Are you looking for a way to release emotions, especially grief or sadness in a way which could be shared easily with others?

If so, maybe writing a psalm of lament would work for you. The post before this one is my psalm of lament and it is a piece of writing I am excited to share because it is steeped in my personal experience. It was a new, exciting way to share emotions poetically with those of you reading it. Two of my classes this week discussed the importance of why we should use lament. It helps each person let go and express grief and suffering as part of coping and healing from great sadness.

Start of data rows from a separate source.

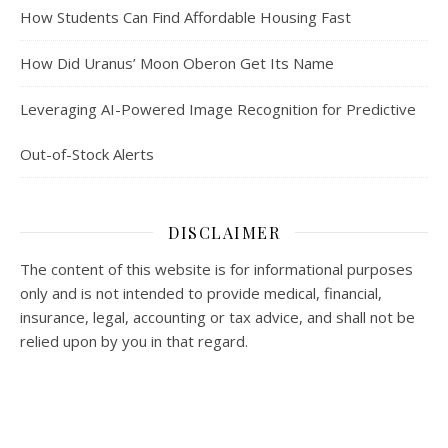
How Students Can Find Affordable Housing Fast
How Did Uranus’ Moon Oberon Get Its Name
Leveraging AI-Powered Image Recognition for Predictive
Out-of-Stock Alerts
DISCLAIMER
The content of this website is for informational purposes
only and is not intended to provide medical, financial,
insurance, legal, accounting or tax advice, and shall not be
relied upon by you in that regard.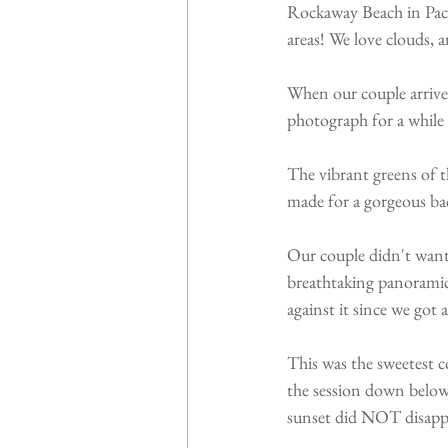
Rockaway Beach in Pacif
areas! We love clouds, 
When our couple arrived
photograph for a while 
The vibrant greens of t
made for a gorgeous ba
Our couple didn't want t
breathtaking panoramic 
against it since we got
This was the sweetest 
the session down below
sunset did NOT disappo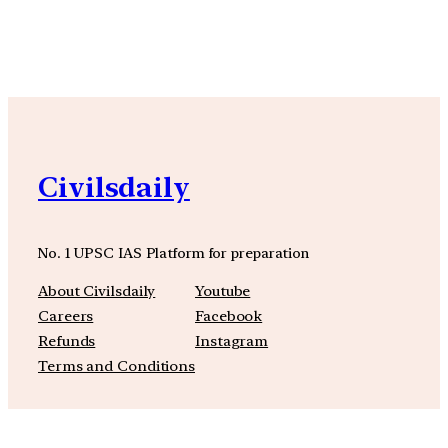
Civilsdaily
No. 1 UPSC IAS Platform for preparation
About Civilsdaily
Youtube
Careers
Facebook
Refunds
Instagram
Terms and Conditions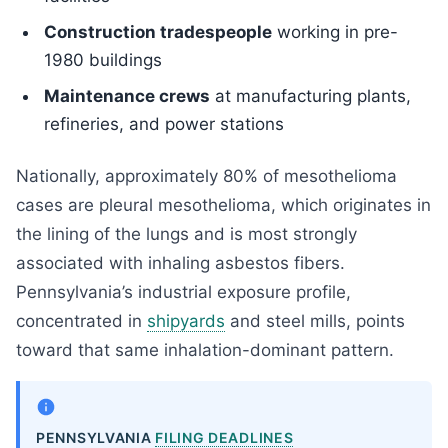
Construction tradespeople
working in pre-
1980 buildings
Maintenance crews
at manufacturing plants,
refineries, and power stations
Nationally, approximately 80% of mesothelioma
cases are pleural mesothelioma, which originates in
the lining of the lungs and is most strongly
associated with inhaling asbestos fibers.
Pennsylvania’s industrial exposure profile,
concentrated in
shipyards
and steel mills, points
toward that same inhalation-dominant pattern.
PENNSYLVANIA
FILING DEADLINES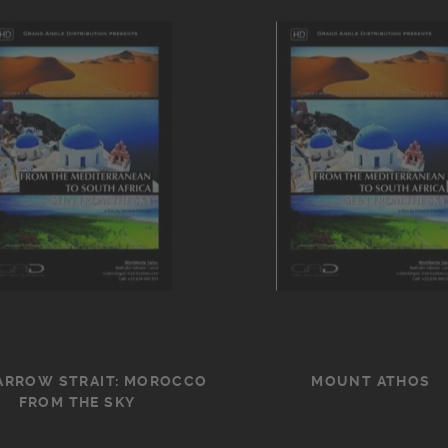
ARROW STRAIT: MOROCCO
MOUNT ATHOS
FROM THE SKY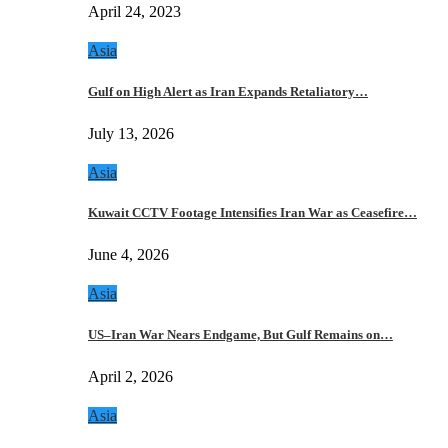
April 24, 2023
Asia
Gulf on High Alert as Iran Expands Retaliatory…
July 13, 2026
Asia
Kuwait CCTV Footage Intensifies Iran War as Ceasefire…
June 4, 2026
Asia
US–Iran War Nears Endgame, But Gulf Remains on…
April 2, 2026
Asia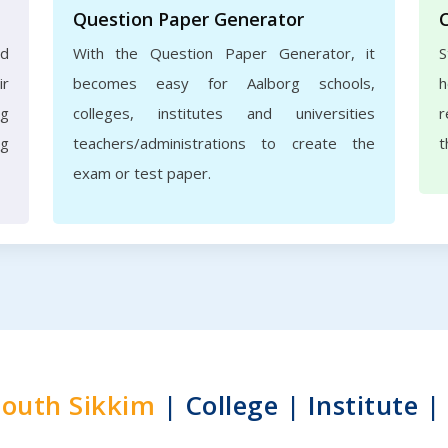
Question Paper Generator
nd
With the Question Paper Generator, it
S
ir
becomes easy for Aalborg schools,
h
rg
colleges, institutes and universities
r
ng
teachers/administrations to create the
t
exam or test paper.
South Sikkim
| College | Institute |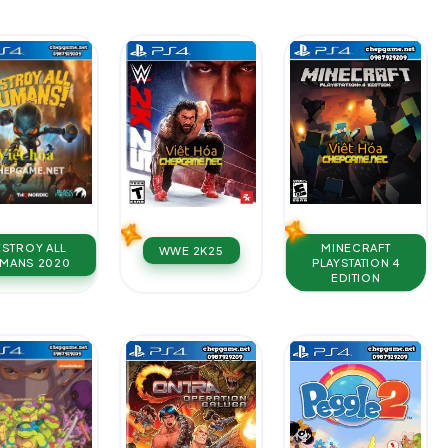
MINECRAFT
ESTROY ALL
WWE 2K25
PLAYSTATION 4
MANS 2020
EDITION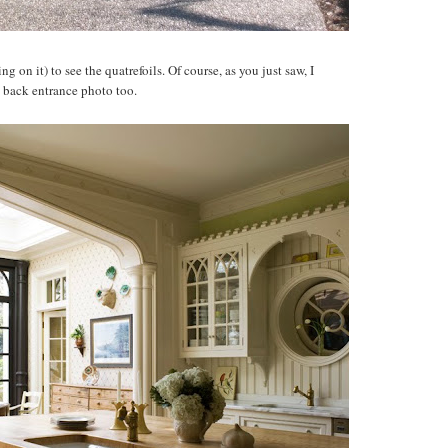
g on it) to see the quatrefoils. Of course, as you just saw, I
e back entrance photo too.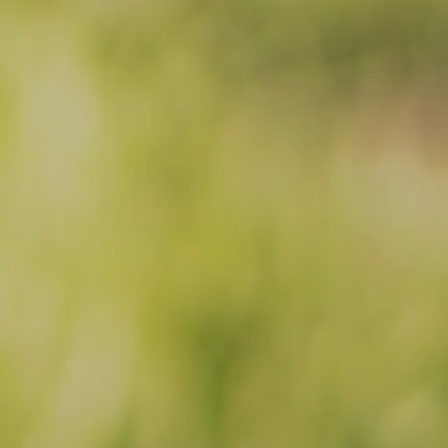
Facebook
Instagram
Email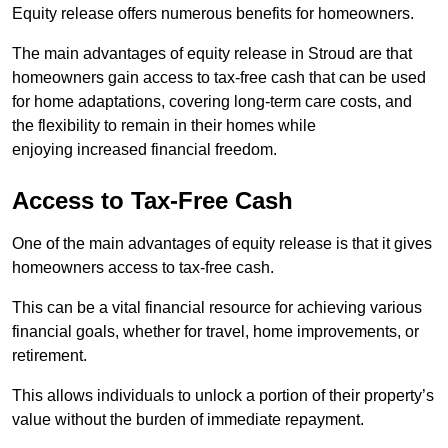
Equity release offers numerous benefits for homeowners.
The main advantages of equity release in Stroud are that
homeowners gain access to tax-free cash that can be used
for home adaptations, covering long-term care costs, and
the flexibility to remain in their homes while
enjoying increased financial freedom.
Access to Tax-Free Cash
One of the main advantages of equity release is that it gives
homeowners access to tax-free cash.
This can be a vital financial resource for achieving various
financial goals, whether for travel, home improvements, or
retirement.
This allows individuals to unlock a portion of their property’s
value without the burden of immediate repayment.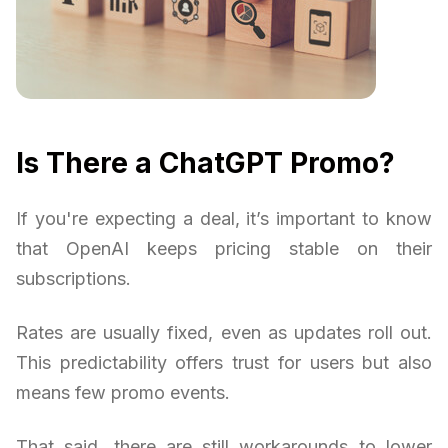
Is There a ChatGPT Promo?
If you're expecting a deal, it’s important to know
that OpenAI keeps pricing stable on their
subscriptions.
Rates are usually fixed, even as updates roll out.
This predictability offers trust for users but also
means few promo events.
That said, there are still workarounds to lower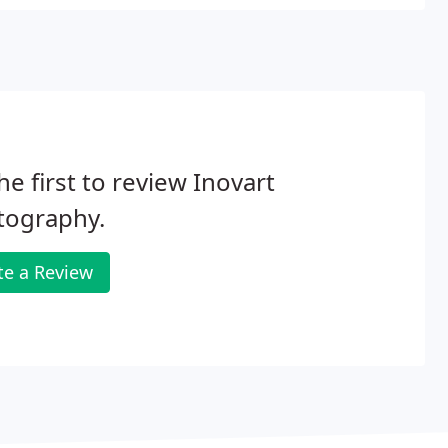
he first to review Inovart
tography.
te a Review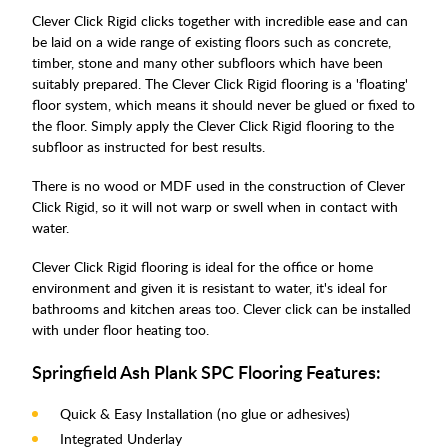
Clever Click Rigid clicks together with incredible ease and can
be laid on a wide range of existing floors such as concrete,
timber, stone and many other subfloors which have been
suitably prepared. The Clever Click Rigid flooring is a 'floating'
floor system, which means it should never be glued or fixed to
the floor. Simply apply the Clever Click Rigid flooring to the
subfloor as instructed for best results.
There is no wood or MDF used in the construction of Clever
Click Rigid, so it will not warp or swell when in contact with
water.
Clever Click Rigid flooring is ideal for the office or home
environment and given it is resistant to water, it's ideal for
bathrooms and kitchen areas too. Clever click can be installed
with under floor heating too.
Springfield Ash Plank SPC Flooring Features:
Quick & Easy Installation (no glue or adhesives)
Integrated Underlay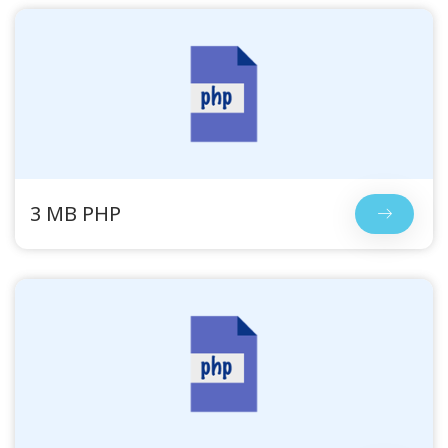
3 MB PHP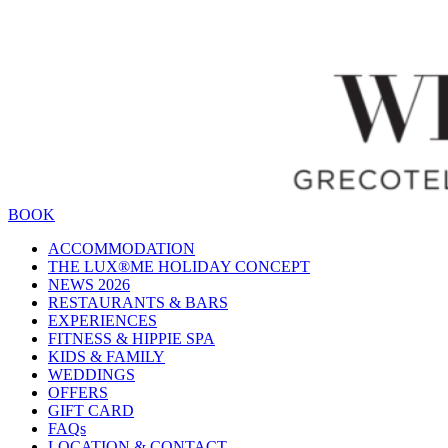
BOOK
ACCOMMODATION
THE LUX®ME HOLIDAY CONCEPT
NEWS 2026
RESTAURANTS & BARS
EXPERIENCES
FITNESS & HIPPIE SPA
KIDS & FAMILY
WEDDINGS
OFFERS
GIFT CARD
FAQs
LOCATION & CONTACT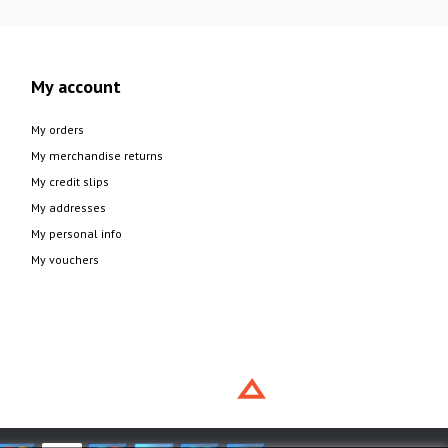
My account
My orders
My merchandise returns
My credit slips
My addresses
My personal info
My vouchers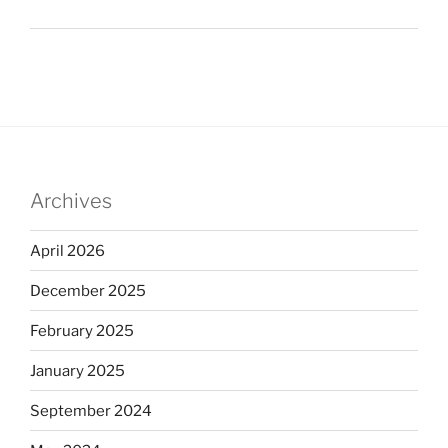
Archives
April 2026
December 2025
February 2025
January 2025
September 2024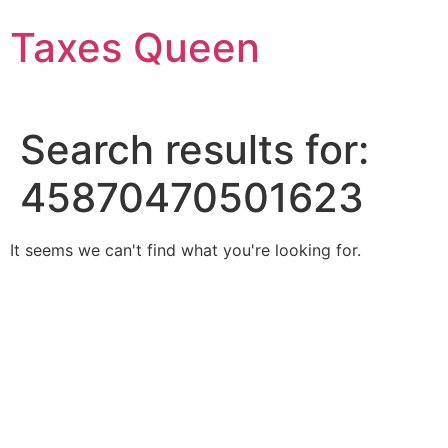
Skip
Taxes Queen
to
content
Search results for:
45870470501623
It seems we can't find what you're looking for.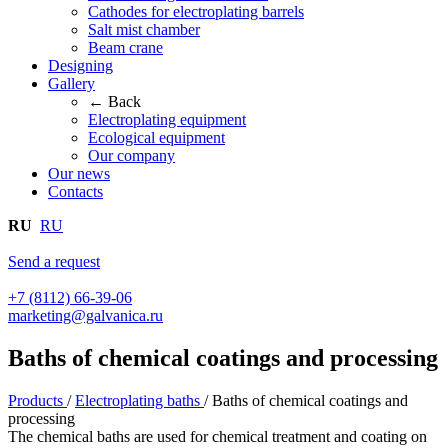
Cathodes for electroplating barrels
Salt mist chamber
Beam crane
Designing
Gallery
← Back
Electroplating equipment
Ecological equipment
Our company
Our news
Contacts
RU
RU
Send a request
+7 (8112) 66-39-06
marketing@galvanica.ru
Baths of chemical coatings and processing
Products
/
Electroplating baths
/
Baths of chemical coatings and
processing
The chemical baths are used for chemical treatment and coating on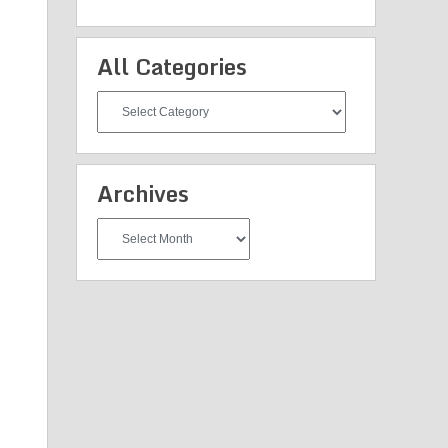
All Categories
All
Categories
Archives
Archives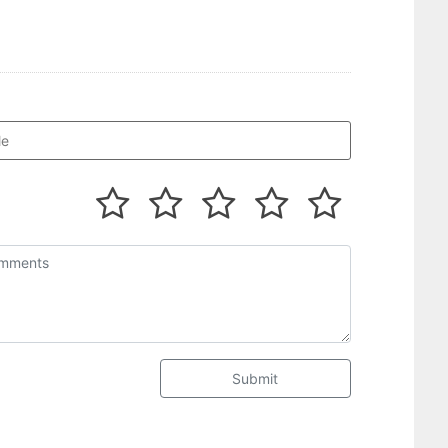
Submit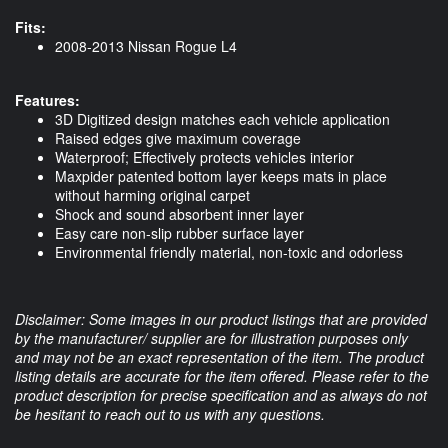
Fits:
2008-2013 Nissan Rogue L4
Features:
3D Digitized design matches each vehicle application
Raised edges give maximum coverage
Waterproof; Effectively protects vehicles interior
Maxpider patented bottom layer keeps mats in place
without harming original carpet
Shock and sound absorbent inner layer
Easy care non-slip rubber surface layer
Environmental friendly material, non-toxic and odorless
Disclaimer: Some images in our product listings that are provided
by the manufacturer/ supplier are for illustration purposes only
and may not be an exact representation of the item. The product
listing details are accurate for the item offered. Please refer to the
product description for precise specification and as always do not
be hesitant to reach out to us with any questions.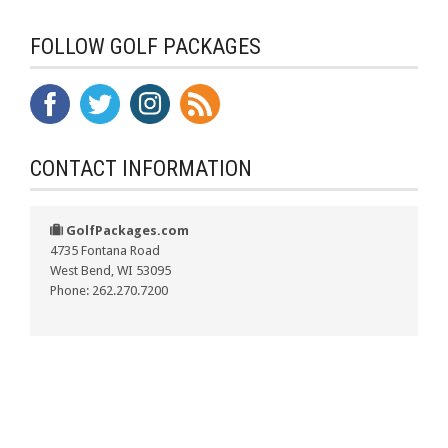
FOLLOW GOLF PACKAGES
CONTACT INFORMATION
GolfPackages.com
4735 Fontana Road
West Bend, WI 53095
Phone: 262.270.7200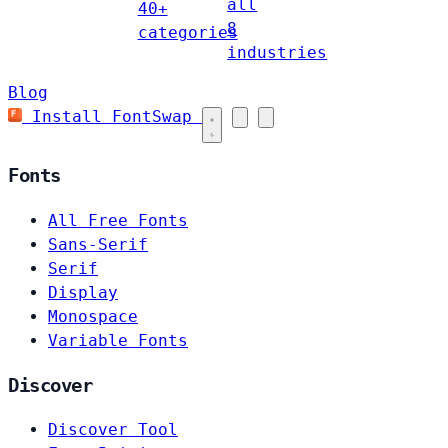
all
40+
8
categories
industries
Blog
Install FontSwap
Fonts
All Free Fonts
Sans-Serif
Serif
Display
Monospace
Variable Fonts
Discover
Discover Tool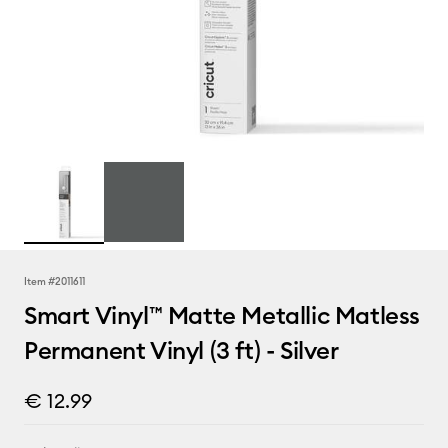
Item #
2011611
Smart Vinyl™ Matte Metallic Matless
Permanent Vinyl (3 ft) - Silver
€ 12.99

There are typically five components of a psalm of lament: address God with an introductory cry, share your complaint or lament, confess you trust God, pray for deliverance, and finally praise God. I used each of the five components in my own writing but if you choose to read the Biblical psalms you may find that not all were written using every component. Another challenge is to share your experience in a way that is about your feelings, but that is broad enough it will resonate with the readers.

It was my intent to create a psalm that I felt was timeless and that even the ancient psalmists would have recognized the pain of being hurt by another person.